Records from a collection:
____________
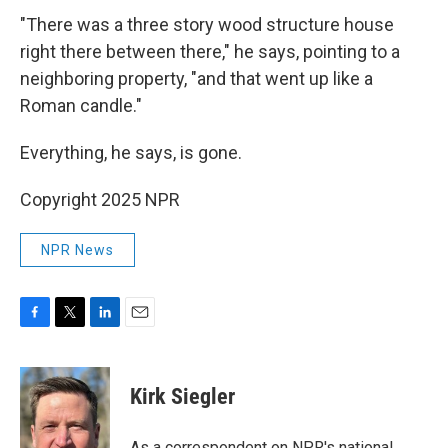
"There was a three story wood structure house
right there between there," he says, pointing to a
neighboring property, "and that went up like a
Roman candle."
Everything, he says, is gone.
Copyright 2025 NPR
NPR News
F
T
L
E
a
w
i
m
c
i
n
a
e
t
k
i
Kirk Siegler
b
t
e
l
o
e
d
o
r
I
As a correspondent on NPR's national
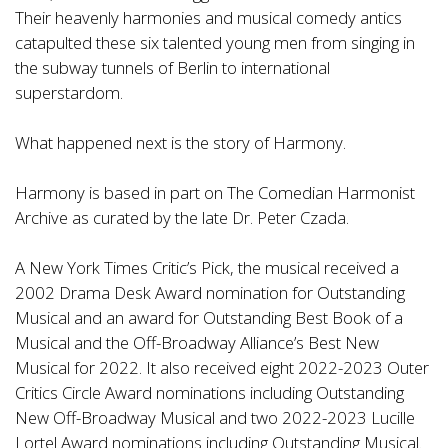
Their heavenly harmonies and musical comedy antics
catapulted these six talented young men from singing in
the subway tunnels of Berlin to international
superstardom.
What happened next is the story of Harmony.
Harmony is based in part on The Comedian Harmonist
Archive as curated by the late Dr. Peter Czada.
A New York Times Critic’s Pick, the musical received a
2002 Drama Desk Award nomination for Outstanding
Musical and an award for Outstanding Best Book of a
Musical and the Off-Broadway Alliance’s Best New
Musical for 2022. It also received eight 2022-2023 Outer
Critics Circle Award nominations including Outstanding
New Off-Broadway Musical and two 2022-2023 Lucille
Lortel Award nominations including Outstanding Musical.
____________
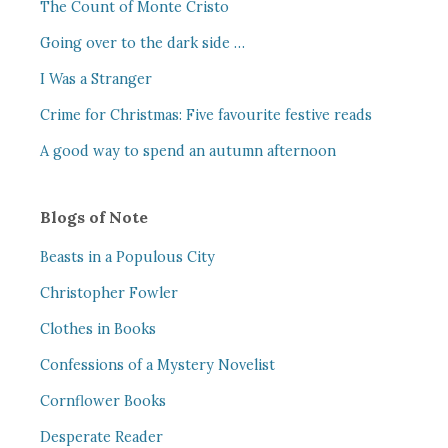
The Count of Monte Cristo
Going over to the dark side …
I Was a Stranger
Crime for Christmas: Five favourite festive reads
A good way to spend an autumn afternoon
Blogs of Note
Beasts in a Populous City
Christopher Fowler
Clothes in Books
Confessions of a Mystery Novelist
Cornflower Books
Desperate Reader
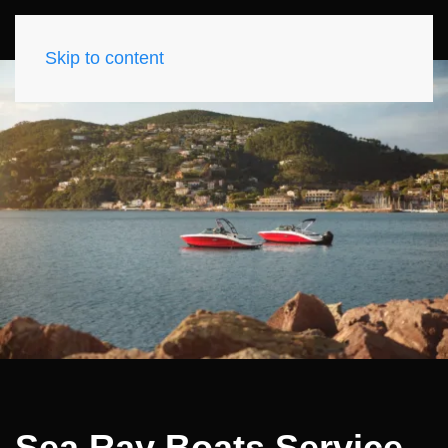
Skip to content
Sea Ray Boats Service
____________
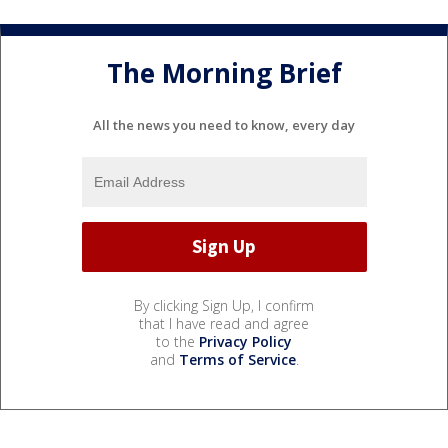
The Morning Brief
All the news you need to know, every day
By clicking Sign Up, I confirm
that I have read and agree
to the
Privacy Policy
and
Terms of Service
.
____________
# EXERCISE:
From the data above, reproduce word for word the lines running from the line with "catapulted these six" to the line with "Lortel Award nominations", ends included.

# ANSWER BOX:
catapulted these six talented young men from singing in
the subway tunnels of Berlin to international
superstardom.
What happened next is the story of Harmony.
Harmony is based in part on The Comedian Harmonist
Archive as curated by the late Dr. Peter Czada.
A New York Times Critic’s Pick, the musical received a
2002 Drama Desk Award nomination for Outstanding
Musical and an award for Outstanding Best Book of a
Musical and the Off-Broadway Alliance’s Best New
Musical for 2022. It also received eight 2022-2023 Outer
Critics Circle Award nominations including Outstanding
New Off-Broadway Musical and two 2022-2023 Lucille
Lortel Award nominations including Outstanding Musical.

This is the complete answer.